Ca se passe dans un train de banlieue, on appelle ça un RER en région parisienne. Et pas n’importe quel train ; un train à deux étages.
Pour une fois, j’ai choisi le premier niveau ; c’est à dire le rase-motte ; puisque je me trouve assis presque au niveau du quai.
Il devait être maxi 16h00 et le soleil m’aveuglait légèrement les yeux ; j’avais choisi le mauvais côté. C’est comme çà quand on monte dans le train en souterrain.

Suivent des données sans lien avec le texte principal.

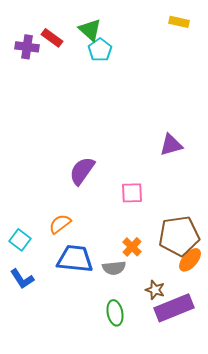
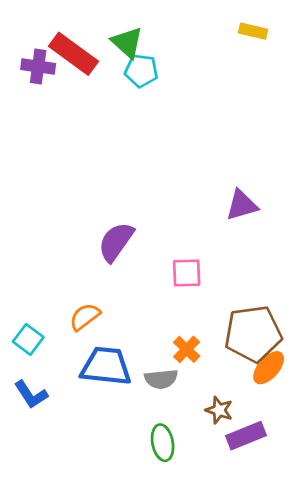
red rectangle: (52, 38) -> (73, 54), size x1.6
cyan pentagon: (100, 50) -> (141, 71), turned -30
purple rectangle: (174, 308) -> (246, 436), size x0.7

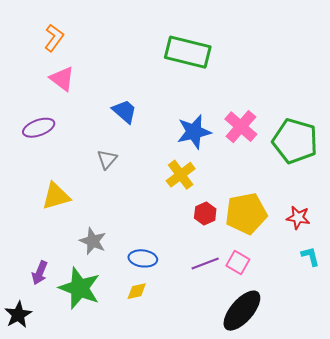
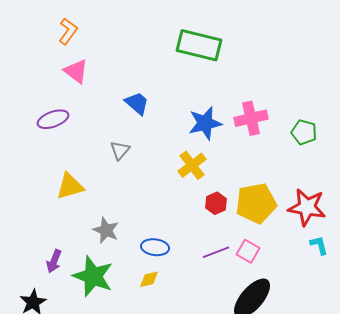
pink cross: (241, 127) -> (251, 118), turned 36
green pentagon: (295, 141) -> (304, 132), size x0.6
red star: (298, 218) -> (307, 207), size x1.6

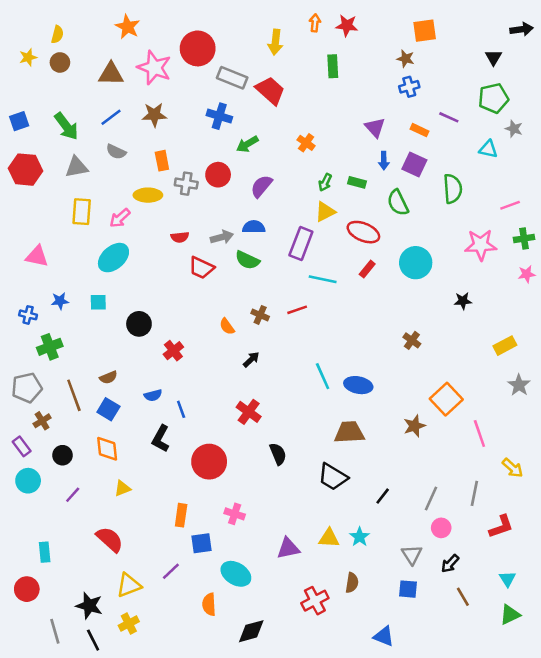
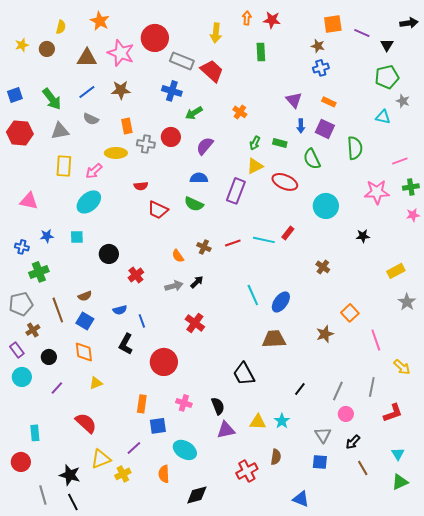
yellow semicircle: (57, 34) -> (61, 27), moved
purple line: (449, 117) -> (362, 33), moved
gray arrow: (222, 237) -> (174, 286), moved
red rectangle: (367, 269) -> (288, 233), moved
cyan line: (323, 279) -> (264, 240), moved
blue ellipse: (358, 385) -> (281, 302), turned -65
orange square: (446, 399) -> (350, 313), size x0.7
black semicircle: (278, 454) -> (218, 406), moved
black trapezoid: (333, 477) -> (244, 374), moved, turned 30
yellow cross: (129, 624) -> (123, 474), moved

Elle était là, assise à 2 rangées de moi, face à moi de l’autre côté de l’allée. Je ne l’avais pas tout de suite remarquée. Elle portait un t-shirt fuchsia, des cheveux mi-longs décolorés et surtout une jupe flottante noire mate assez courte qui laissait voir ses jambes bronzées.
J’avoue que j’étais plus attentionné par ces derniers éléments que par le modelé de son visage. J’ajouterai que j’étais plongé dans la lecture d’un policier anglais d’une écrivain anglais.
Tout cela expliquera la suite.
Mon parcours en train durait environ 40 minutes ; elle « m’accompagnera » pendant tout ce temps également.
Figé donc sur mon bouquin et sur ses jambes (le soleil m’empêchait toutefois de regarder plus haut puisque ses rayons traversaient la vitre), je ne remarquai pas tout de suite les allées venues de son regard vers moi. Je réalisai qu’elle me fixait profondément quelques secondes puis baissait les yeux et ainsi de suite.
Je retournai à ma lecture tout en étant intrigué ; en effet, elle ne souriait pas du tout. Elle semblait au contraire très concentrée et appliquée, écrivant furieusement sur son carnet. Je ne comprenais pas et en conclus qu’elle avait dû trouver quelque chose de remarquable dans ma silhouette. Peut-être lui rappelais-je quelqu’un ou m’avait-elle déjà vu quelque part.
Arrive enfin la station où je dois descendre. Je me lève et en profite pour passer devant elle et lui jeter un coup d’œil.
C’est alors que je compris son comportement. Bien qu’elle ait un stylo, elle n’écrivait rien du tout. Tout simplement, elle m’avait croqué ; façon de parler, je vis ma tête sur la feuille de son carnet à spirales.
« Pas mal ! », lui dis-je. « J’aime bien le trait et je me retrouve … ».
« Vous voulez votre portrait ? » me demanda-t-elle ?
« Oui » lui répondis-je simplement.
En milieu de soirée, je recevais un mail avec un joli scan du dessin.